> _What this task involves_
In the listing below, look for "Tools" and copy every line that has it.
(Beginning of Dataset)
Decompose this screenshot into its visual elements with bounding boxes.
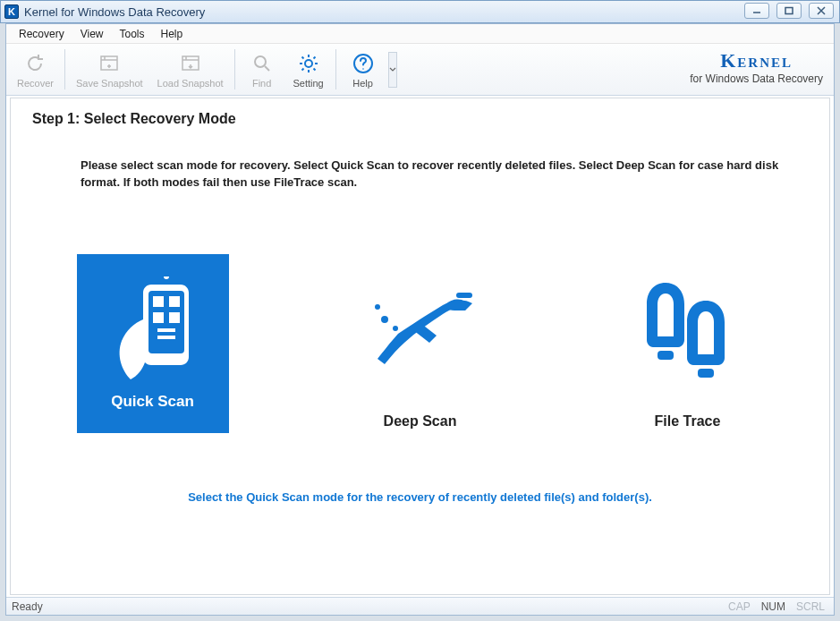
toolbar: Recover Save Snapshot Load Snapshot: [6, 44, 834, 96]
scroll-lock-indicator: SCRL: [796, 600, 825, 613]
num-lock-indicator: NUM: [761, 600, 785, 613]
save-snapshot-label: Save Snapshot: [76, 78, 143, 89]
quick-scan-tile: Quick Scan: [77, 254, 229, 433]
svg-rect-0: [785, 8, 793, 14]
close-button[interactable]: [809, 3, 834, 19]
load-snapshot-icon: [178, 51, 203, 76]
window-controls: [744, 3, 834, 19]
menu-bar: Recovery View Tools Help: [6, 24, 834, 44]
svg-rect-12: [157, 328, 175, 332]
quick-scan-label: Quick Scan: [111, 393, 194, 411]
deep-scan-label: Deep Scan: [384, 413, 457, 430]
recover-button: Recover: [10, 44, 61, 95]
svg-rect-8: [153, 296, 164, 307]
svg-point-3: [255, 56, 266, 67]
svg-rect-10: [153, 312, 164, 323]
help-icon: [351, 51, 376, 76]
wizard-content: Step 1: Select Recovery Mode Please sele…: [10, 98, 830, 595]
svg-rect-13: [157, 336, 175, 339]
find-label: Find: [252, 78, 271, 89]
gear-icon: [296, 51, 321, 76]
find-icon: [250, 51, 275, 76]
recover-icon: [22, 51, 47, 76]
svg-rect-11: [169, 312, 180, 323]
svg-point-14: [164, 276, 169, 279]
svg-rect-20: [698, 369, 714, 378]
svg-point-6: [362, 68, 364, 70]
load-snapshot-label: Load Snapshot: [157, 78, 224, 89]
status-indicators: CAP NUM SCRL: [728, 600, 825, 613]
brand-tagline: for Windows Data Recovery: [690, 72, 823, 85]
menu-recovery[interactable]: Recovery: [12, 26, 72, 42]
svg-rect-19: [658, 351, 674, 360]
find-button: Find: [239, 44, 285, 95]
setting-label: Setting: [293, 78, 323, 89]
mode-deep-scan[interactable]: Deep Scan: [340, 258, 501, 430]
caps-lock-indicator: CAP: [728, 600, 751, 613]
recovery-modes: Quick Scan Deep Scan: [32, 254, 808, 433]
save-snapshot-button: Save Snapshot: [69, 44, 150, 95]
toolbar-separator: [335, 49, 336, 89]
toolbar-separator: [64, 49, 65, 89]
toolbar-overflow-button[interactable]: [388, 52, 397, 88]
mode-quick-scan[interactable]: Quick Scan: [72, 254, 233, 433]
recover-label: Recover: [17, 78, 54, 89]
status-text: Ready: [12, 600, 43, 613]
maximize-button[interactable]: [776, 3, 802, 19]
setting-button[interactable]: Setting: [285, 44, 332, 95]
deep-scan-tile: [344, 258, 496, 401]
help-label: Help: [352, 78, 373, 89]
quick-scan-icon: [104, 276, 202, 384]
step-title: Step 1: Select Recovery Mode: [32, 111, 808, 127]
mode-file-trace[interactable]: File Trace: [607, 258, 768, 430]
brand-block: Kernel for Windows Data Recovery: [690, 49, 823, 85]
toolbar-separator: [234, 49, 235, 89]
file-trace-label: File Trace: [655, 413, 721, 430]
help-button[interactable]: Help: [340, 44, 386, 95]
window-title: Kernel for Windows Data Recovery: [24, 5, 205, 19]
status-bar: Ready CAP NUM SCRL: [6, 597, 834, 615]
app-icon: K: [4, 4, 19, 19]
file-trace-tile: [612, 258, 764, 401]
app-frame: Recovery View Tools Help Recover Save Sn…: [5, 23, 835, 616]
svg-point-4: [305, 60, 312, 67]
file-trace-icon: [634, 276, 742, 383]
svg-rect-9: [169, 296, 180, 307]
svg-point-15: [375, 304, 380, 310]
save-snapshot-icon: [97, 51, 122, 76]
load-snapshot-button: Load Snapshot: [150, 44, 231, 95]
mode-hint-text: Select the Quick Scan mode for the recov…: [32, 490, 808, 504]
title-bar: K Kernel for Windows Data Recovery: [0, 0, 840, 23]
minimize-button[interactable]: [744, 3, 769, 19]
deep-scan-icon: [358, 280, 483, 379]
svg-rect-18: [456, 293, 472, 298]
svg-point-17: [393, 326, 398, 331]
menu-help[interactable]: Help: [154, 26, 191, 42]
instructions-text: Please select scan mode for recovery. Se…: [81, 157, 808, 191]
menu-tools[interactable]: Tools: [112, 26, 151, 42]
menu-view[interactable]: View: [73, 26, 111, 42]
brand-name: Kernel: [690, 49, 823, 72]
svg-point-16: [381, 316, 388, 323]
(End of Dataset)
> _Response to this exercise_
menu-bar: Recovery View Tools Help: [6, 24, 834, 44]
app-frame: Recovery View Tools Help Recover Save Sn…: [5, 23, 835, 616]
menu-tools[interactable]: Tools: [112, 26, 151, 42]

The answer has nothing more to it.